The NLRB, Northwestern Football, and the Theater of the Absurd

 

footballsThis is a case where the caption says it all. The National Labor Relations Board’s decision as to whether football players at Northwestern University can unionize is introduced in the opinion as “Northwestern University — Employer, and College Athletes Player Association — petitioner.” That simple but bold verbal stroke renders the rest of NLRB Regional Director Peter Sung Ohr’s decision largely redundant. If Northwestern is classified as an employer, how then can the football players be anything other than employees? And, if they are employees, then surely they have the power to form a union or players’ association under the aegis of the Act.

Taken in this robotic fashion, a major question of labor policy is reduced to a mindless syllogism that manages to ignore all the difficult institutional issues on this case, some of which I addressed in my earlier Ricochet post on this question, soberly entitled “No Good Answers on Reforming College Sports.” What is striking about the long but aimless opinion of Regional Director Ohr is that it is virtually devoid of any serious examination of the difficult issues that are involved here.

The opinion is roughly divided into two parts. The first half is a detailed (indeed, tedious) examination of all the strict controls that Northwestern University imposes on its football players before, during, and after the football season. The purpose of this demonstration is to tell us what we already know: that the students who receive football scholarships are subject to strict oversight with respect to every aspect of their behavior. We should hardly expect less.

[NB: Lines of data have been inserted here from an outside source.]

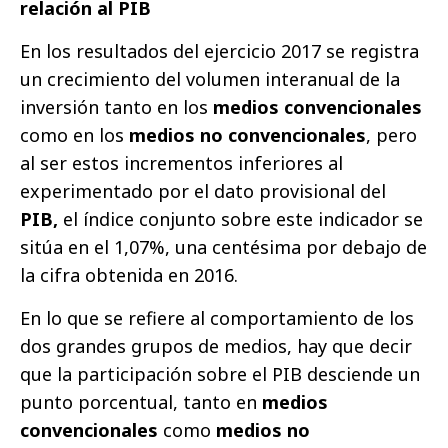
relación al PIB
En los resultados del ejercicio 2017 se registra
un crecimiento del volumen interanual de la
inversión tanto en los
medios convencionales
como en los
medios no convencionales
, pero
al ser estos incrementos inferiores al
experimentado por el dato provisional del
PIB,
el índice conjunto sobre este indicador se
sitúa en el 1,07%, una centésima por debajo de
la cifra obtenida en 2016.
En lo que se refiere al comportamiento de los
dos grandes grupos de medios, hay que decir
que la participación sobre el PIB desciende un
punto porcentual, tanto en
medios
convencionales
como
medios no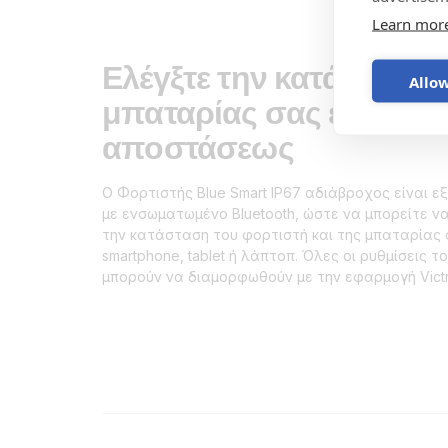
Learn mor
Ελέγξτε την κατάσταση 
Allow
μπαταρίας σας εξ
αποστάσεως
Ο Φορτιστής Blue Smart IP67 αδιάβροχος είναι ε
με ενσωματωμένο Bluetooth, ώστε να μπορείτε ν
την κατάσταση του φορτιστή και της μπαταρίας 
smartphone, tablet ή λάπτοπ. Όλες οι ρυθμίσεις τ
μπορούν να διαμορφωθούν με την εφαρμογή Vict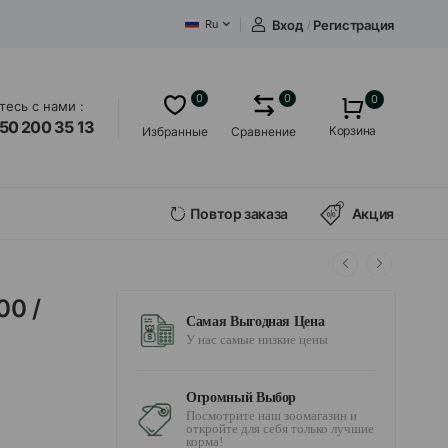
Вход
/
Регистрация
Ru
0
0
0
есь с нами :
50 200 35 13
Корзина
Избранные
Сравнение
Повтор заказа
Акция
00 /
Самая Выгодная Цена
У нас самые низкие цены
Огромный Выбор
Посмотрите наш зоомагазин и
откройте для себя только лучшие
корма!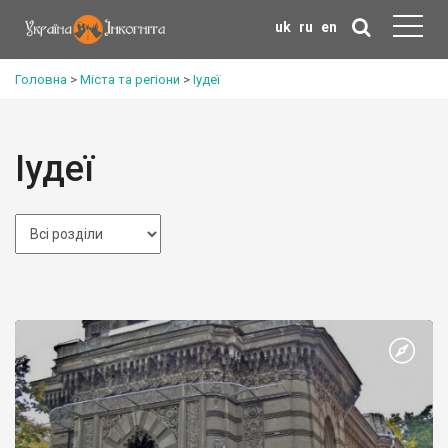
uk
ru
en
Головна
>
Міста та регіони
>
Іудеї
Іудеї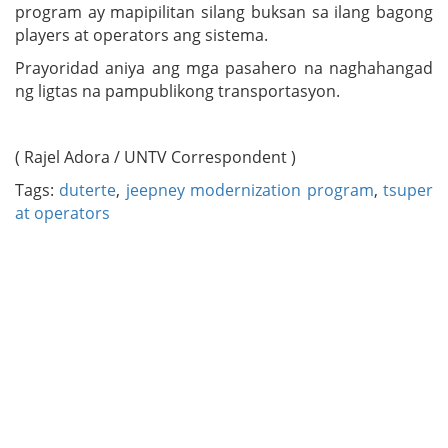
program ay mapipilitan silang buksan sa ilang bagong
players at operators ang sistema.
Prayoridad aniya ang mga pasahero na naghahangad
ng ligtas na pampublikong transportasyon.
( Rajel Adora / UNTV Correspondent )
Tags:
duterte
,
jeepney modernization program
,
tsuper
at operators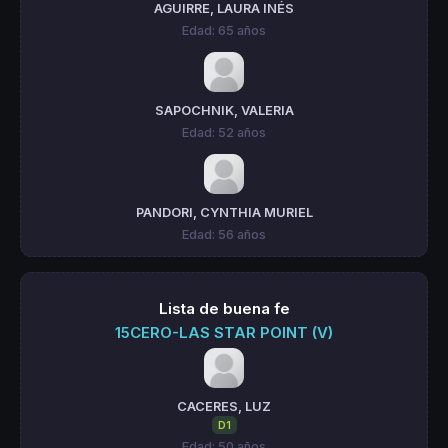
AGUIRRE, LAURA INÉS
Edad: 65 años
SAPOCHNIK, VALERIA
Edad: 52 años
PANDORI, CYNTHIA MURIEL
Edad: 56 años
Lista de buena fe
15CERO-LAS STAR POINT (V)
CACERES, LUZ
D1
Edad: 50 años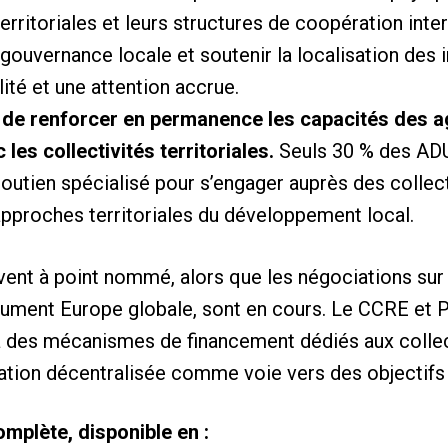
territoriales et leurs structures de coopération int
 gouvernance locale et soutenir la localisation des i
lité et une attention accrue.
e de renforcer en permanence les capacités des 
 les collectivités territoriales.
Seuls 30 % des ADU 
outien spécialisé pour s’engager auprès des collecti
pproches territoriales du développement local.
vent à point nommé, alors que les négociations sur 
ument Europe globale, sont en cours. Le CCRE et
à des mécanismes de financement dédiés aux collecti
ration décentralisée comme voie vers des objectif
omplète, disponible en :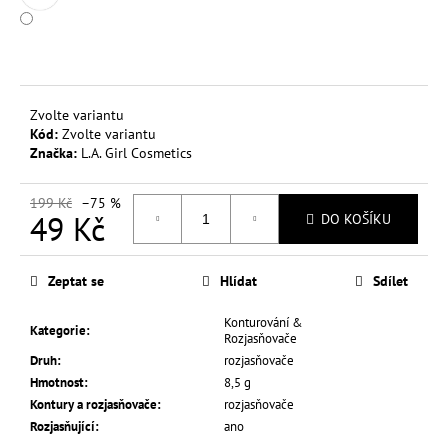
č
u
j
e
m
e
Zvolte variantu
Kód:
Zvolte variantu
Značka:
L.A. Girl Cosmetics
L.A.
COLORS
199 Kč
–75 %
PALETKA
49 Kč
DO KOŠÍKU
TVÁŘENEK
A
Měrná
ROZJASŇOVAČŮ
cena:
SO
Zeptat se
Hlídat
Sdílet
CHEEKY
20
Konturování &
G
Kategorie
:
Rozjasňovače
9
Druh
:
rozjasňovače
Kč
Hmotnost
:
8,5 g
Původně:
149
Kontury a rozjasňovače
:
rozjasňovače
Kč
Rozjasňující
:
ano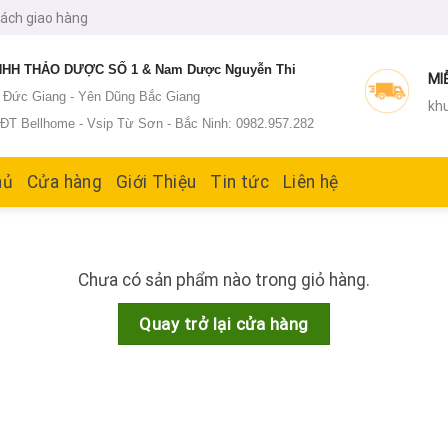
sách giao hàng
HH THẢO DƯỢC SỐ 1 & Nam Dược Nguyễn Thi
MI
: Đức Giang - Yên Dũng Bắc Giang
khu
T Bellhome - Vsip Từ Sơn - Bắc Ninh: 0982.957.282
hủ
Cửa hàng
Giới Thiệu
Tin tức
Liên hệ
Chưa có sản phẩm nào trong giỏ hàng.
Quay trở lại cửa hàng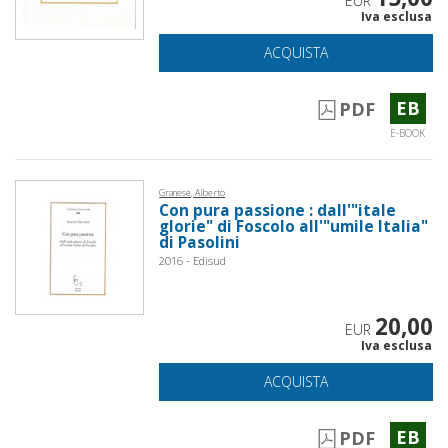
EUR
Iva esclusa
ACQUISTA
EB
PDF
E-BOOK
Granese, Alberto
Con pura passione : dall'"itale
glorie" di Foscolo all'"umile Italia"
di Pasolini
2016 - Edisud
20,00
EUR
Iva esclusa
ACQUISTA
EB
PDF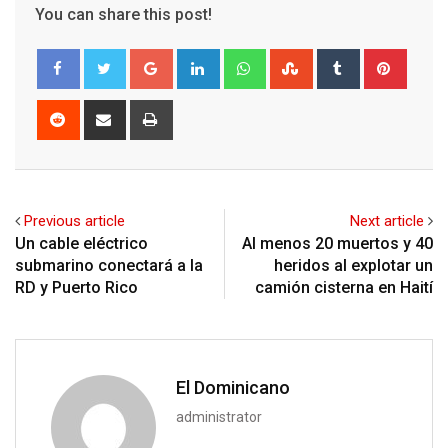
You can share this post!
Google+
LinkedIn
Whatsapp
StumbleUpon
Tumblr
Pinter
Reddit
Share
Print
via
Email
Previous article
Next article
Un cable eléctrico
Al menos 20 muertos y 40
submarino conectará a la
heridos al explotar un
RD y Puerto Rico
camión cisterna en Haití
El Dominicano
administrator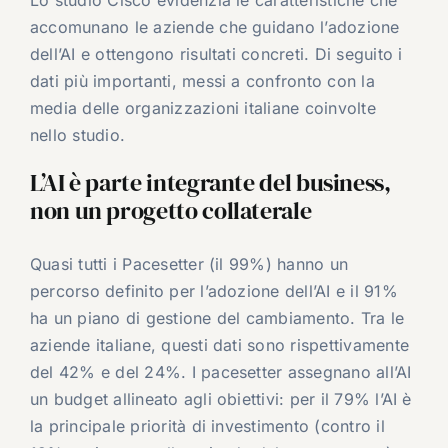
Lo studio Cisco evidenzia le caratteristiche che
accomunano le aziende che guidano l’adozione
dell’AI e ottengono risultati concreti. Di seguito i
dati più importanti, messi a confronto con la
media delle organizzazioni italiane coinvolte
nello studio.
L’AI è parte integrante del business,
non un progetto collaterale
Quasi tutti i Pacesetter (il 99%) hanno un
percorso definito per l’adozione dell’AI e il 91%
ha un piano di gestione del cambiamento. Tra le
aziende italiane, questi dati sono rispettivamente
del 42% e del 24%. I pacesetter assegnano all’AI
un budget allineato agli obiettivi: per il 79% l’AI è
la principale priorità di investimento (contro il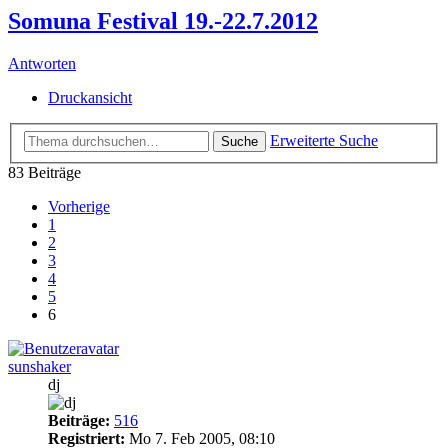
Somuna Festival 19.-22.7.2012
Antworten
Druckansicht
Erweiterte Suche
Suche
83 Beiträge
Vorherige
1
2
3
4
5
6
sunshaker
dj
Beiträge:
516
Registriert:
Mo 7. Feb 2005, 08:10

The second half of the decision then examines the legal issues that emanate from this university control over the players. The inquiry starts with the statutory definition of an employer. The reader hoping for something informative will be sadly disappointed, as the statutory definition of an employer is … well, an employer or an agent of an employer subject to statutory exceptions (including, conveniently, the United States government). The definition of an employee is every bit as informative. It covers “any employee,” including employees fired or otherwise let go by an employer.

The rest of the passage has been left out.